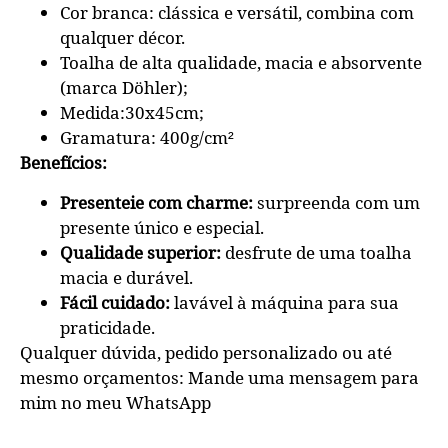
Cor branca: clássica e versátil, combina com
qualquer décor.
Toalha de alta qualidade, macia e absorvente
(marca Döhler);
Medida:30x45cm;
Gramatura: 400g/cm²
Benefícios:
Presenteie com charme:
surpreenda com um
presente único e especial.
Qualidade superior:
desfrute de uma toalha
macia e durável.
Fácil cuidado:
lavável à máquina para sua
praticidade.
Qualquer dúvida, pedido personalizado ou até
mesmo orçamentos: Mande uma mensagem para
mim no meu WhatsApp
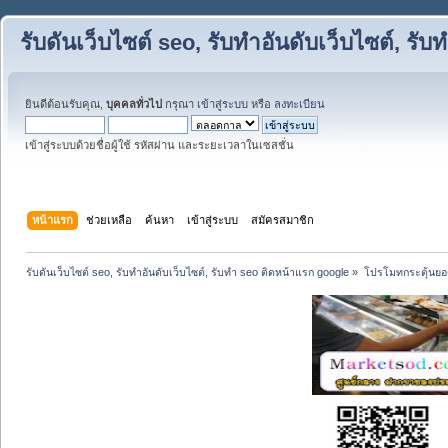
รับดันเว็บไซต์ seo, รับทำอันดับเว็บไซต์, ร
ยินดีต้อนรับคุณ,
บุคคลทั่วไป
กรุณา
เข้าสู่ระบบ
หรือ
ลงทะเบียน
เข้าสู่ระบบด้วยชื่อผู้ใช้ รหัสผ่าน และระยะเวลาในเซสชั่น
หน้าแรก
ช่วยเหลือ
ค้นหา
เข้าสู่ระบบ
สมัครสมาชิก
รับดันเว็บไซต์ seo, รับทำอันดับเว็บไซต์, รับทำ seo ติดหน้าแรก google
»
โปรโมทกระตุ้นย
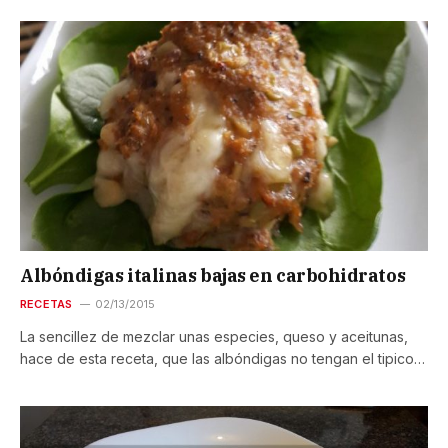
Albóndigas italinas bajas en carbohidratos
RECETAS
02/13/2015
La sencillez de mezclar unas especies, queso y aceitunas,
hace de esta receta, que las albóndigas no tengan el tipico…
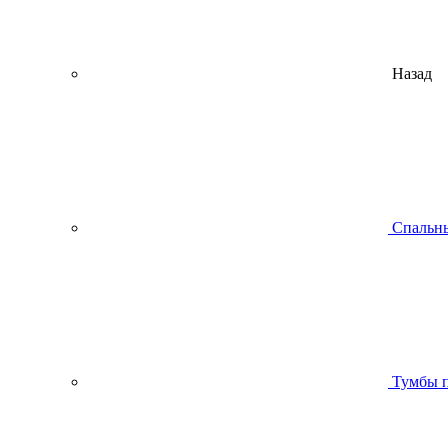
Назад
Спальны
Тумбы п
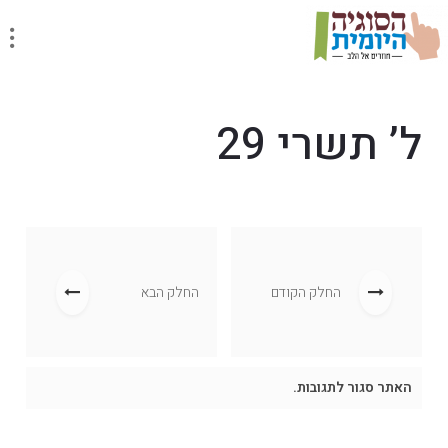
ל’ תשרי 29
החלק הקודם
החלק הבא
האתר סגור לתגובות.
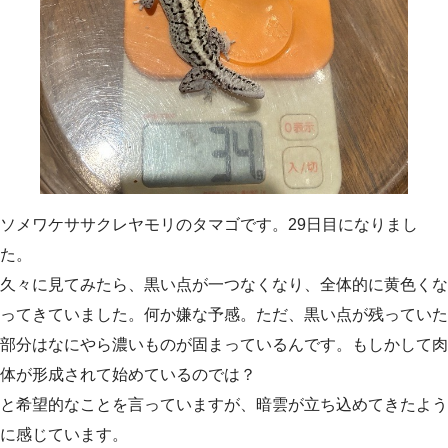
ソメワケササクレヤモリのタマゴです。29日目になりまし
た。
久々に見てみたら、黒い点が一つなくなり、全体的に黄色くな
ってきていました。何か嫌な予感。ただ、黒い点が残っていた
部分はなにやら濃いものが固まっているんです。もしかして肉
体が形成されて始めているのでは？
と希望的なことを言っていますが、暗雲が立ち込めてきたよう
に感じています。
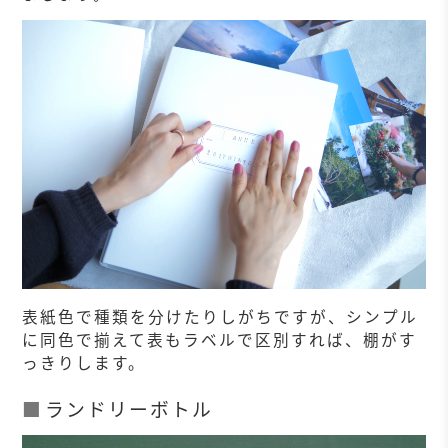
表紙色で種類を分けたりしがちですが、シンプル
に同色で揃えて表もラベルで区別すれば、棚がす
っきりします。
ランドリーボトル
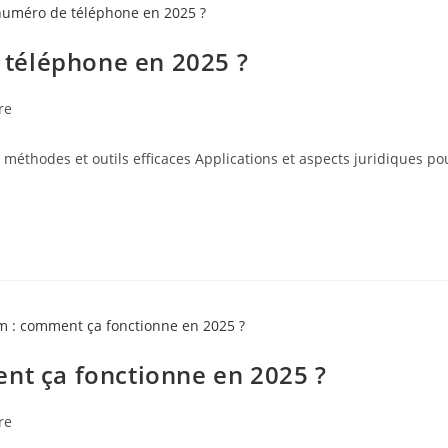
téléphone en 2025 ?
re
thodes et outils efficaces Applications et aspects juridiques p
nt ça fonctionne en 2025 ?
re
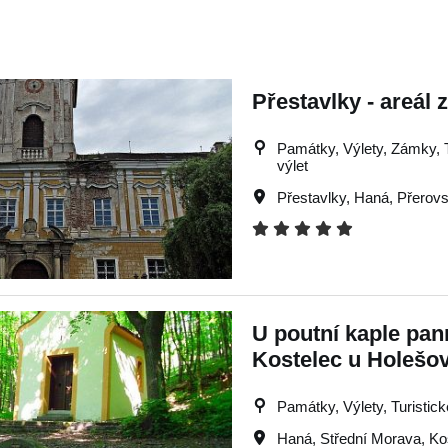
Přestavlky - areál
Památky, Výlety, Zámky, Tu
výlet
Přestavlky
,
Haná
,
Přerov
U poutní kaple pan
Kostelec u Holešo
Památky, Výlety, Turistick
Haná
,
Střední Morava
,
Ko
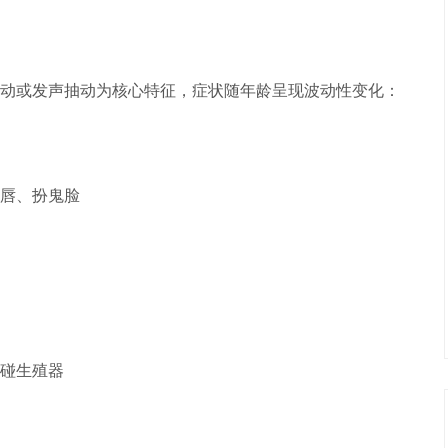
动或发声抽动为核心特征，症状随年龄呈现波动性变化：
唇、扮鬼脸
碰生殖器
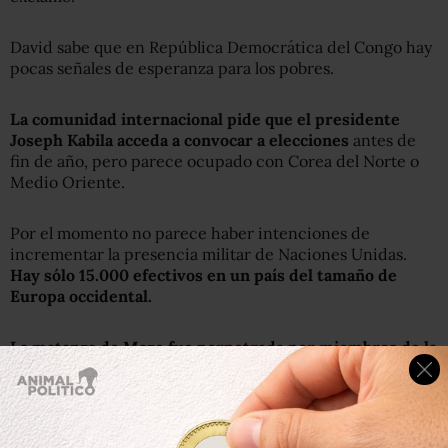
David sabe que en República Democrática del Congo hay
pocas señales de esperanza para los pobres.
La comunidad internacional
pide
que el presidente
Joseph Kabila acceda a convocar a elecciones
antes de
fin de año, pero parece ocupado con Corea del Norte o
Medio Oriente.
Por el momento no parece haber intenciones de
incrementar la presencia militar de Naciones Unidas.
Hay sólo 15.000 efectivos en un país del tamaño de
Europa occidental.
La matanza de Maze fue perpetrada por miembros de la
etnia lendus contra los hema
. Los sobrevivientes
contaron que los atacantes llegaron de un pueblo
cercano.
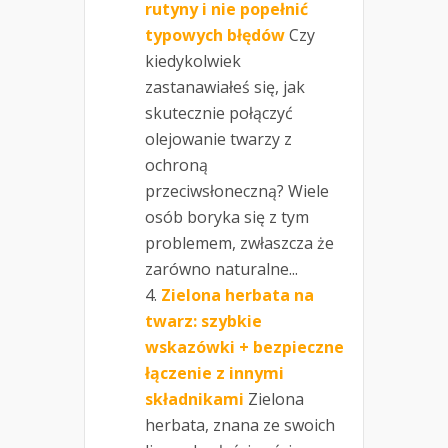
rutyny i nie popełnić
typowych błędów
Czy
kiedykolwiek
zastanawiałeś się, jak
skutecznie połączyć
olejowanie twarzy z
ochroną
przeciwsłoneczną? Wiele
osób boryka się z tym
problemem, zwłaszcza że
zarówno naturalne...
Zielona herbata na
twarz: szybkie
wskazówki + bezpieczne
łączenie z innymi
składnikami
Zielona
herbata, znana ze swoich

- About this exercise -
Extract from the data every line where "herbata" shows up.

- Answer box -
Zielona herbata na
herbata, znana ze swoich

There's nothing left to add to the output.